One way I like to push myself over the brink this time of year is to take a look at the inventory I made of last year’s sartorial purchases. I don’t add up the monthly outlay — that way madness lies. Nevertheless, I do cast an eye over the thing, and endeavour to learn from the carnage.

For me, 2021 was the year of the brooch, the tank top (as was 2020), and vintage Chanel, the latter to do with a turning-fifty take on L’Oreal’s “Because I’m worth it.” (I’m not.) 

As-yet unworn acquisitions include: every pair of Dents’s jewel-hued opera gloves acquired to accompany the emerald Astrakhan coat I failed to purchase; and the colossal, electric blue, Charles Jeffrey Loverboy scarf that proved too weighty to wrap about my not un-sturdy shoulders. 

I bought more second-hand wares than new. Of these non-new purchases, I made the transition from Vestiaire Collective (huge, no returns, great highs/not-so great lows) to HEWI (small, top quality, returns accepted). This was a 1066 and All That Good Thing, given that the unique treasures one amasses vintage shopping are equalled by the ungodly. 

Of the new stuff, there were the basic elements: a spot of Zara and Mango, M&S cashmere, Me&Em staples, a soupcon of cod Gatsby LK Bennett. 

And then there were the fabulous flourishes: Essentiel Antwerp (colour), Alexa Chung (the world’s greatest Edwardian-style tweed jacket) and Hayley Menzies (cracking silk shirt dresses; one new, one eBay). 

In other breaking news, I also acquired a high street Destination of Choice: a venue where I can always find something I desire, in-store or online; long to take a swing around; and emerge feeling restored. Ladies and gentlemen, I give you: & Other Stories. 

Stories boasts a northern European grit that spells sensible sizes and winter warmth

Stories, as it likes to abbreviate itself, launched in 2013, and now boasts 72 shops, in 22 locations, across Europe, Asia and the States. Like Cos, it is owned by the Swedish H&M group, items priced between H&M and Cos, at, say, £65 for a shirt. 

Stories started as a beauty concept, thus scent, soap, slap, unguents, hair slides and accessories remain pleasingly strong among the frocks, tops, bottoms, jackets and coats, the aim being that a shopper can create her own top-to-toe “fashion story”.

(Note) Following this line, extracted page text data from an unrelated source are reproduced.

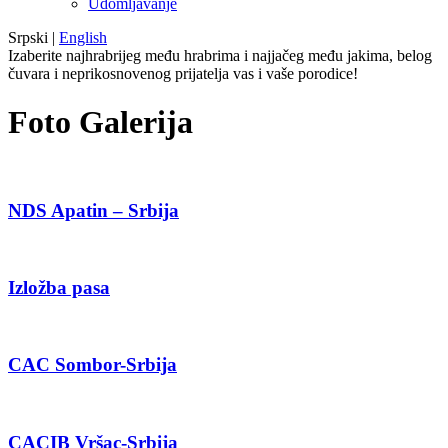
Udomljavanje
Srpski
|
English
Izaberite najhrabrijeg među hrabrima i najjačeg među jakima, belog
čuvara i neprikosnovenog prijatelja vas i vaše porodice!
Foto Galerija
NDS Apatin – Srbija
Izložba pasa
CAC Sombor-Srbija
CACIB Vršac-Srbija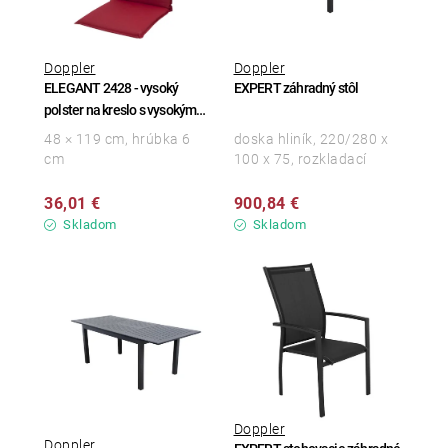
Doppler
Doppler
ELEGANT 2428 - vysoký
EXPERT záhradný stôl
polster na kreslo s vysokým
operadlom
48 × 119 cm, hrúbka 6
doska hliník, 220/280 x
cm
100 x 75, rozkladací
36,01 €
900,84 €
Skladom
Skladom
Doppler
Doppler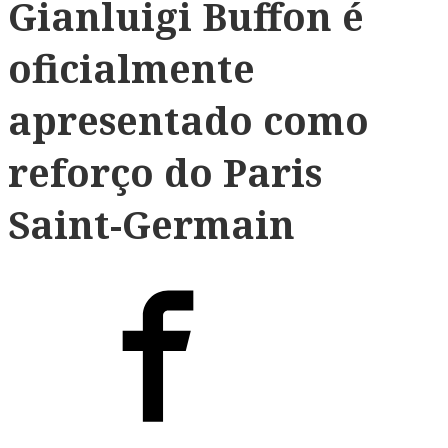
Gianluigi Buffon é
oficialmente
apresentado como
reforço do Paris
Saint-Germain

The notion of a personal edit is more than just a platitude as — where Cos specialises in structural stuff beloved of design-types and chic lesbians — Stories’s USP is more expansive, built on collections from three ateliers: Stockholm (its HQ), Paris and LA. 

Parisian wares tend to be froggily frilly, classic and/or striped; Stockers’ stuff is more utilitarian, architectural, and hot on colour; while LA is more party gal one minute, easy, breezy, athleezury the next. 

Accordingly, in a spirit of narrativity, one can ask: who do I want to be today? Some Swedish stalwart, striding through Stockholm in my turquoise puffer (£175) and stompy boots (£135)? Or a pretentious Parisian pretending not to parade my tits in a semi-sheer shirt (£65)? 

Or an LA loafer who … I was about to claim that I never buy from the LA range, yet — behold — my sole Yuletide concession was its stupendous purple Sequin Fringe Midi Skirt (£95, stories.com, now £42), sported with a cashmere roll-neck.

Where Zara and Mango can feel prohibitively Southern European in terms of sizing (bird-boned, non-breasted) and climate (resolutely warm), Stories boasts a northern European grit that spells sensible sizes and winter warmth. 

The feel is grown-up yet playful, acknowledging of trends without being obsessed by them, with artsy hook-ups care of its “Co-Lab” department. The clothes are feel-good while also being good-good; both short-term dopamine dressing (colour! whimsy! ornament!) and a long-term joy. 

I stanned its black and white Braided Leather Crossbody Bag (£125) so ardently, I invested in two: one for now, another for twenty years’ time. Its organic Flared Cotton Trousers (£65) are so utterly fucking perfect I stockpiled eight because I have never — ever — before discovered a flattering pair of trousers. All this plus lipstick! nail varnish! rings! and the stylish rainhats I’ve waited a demi-century for. See you in there, sisters.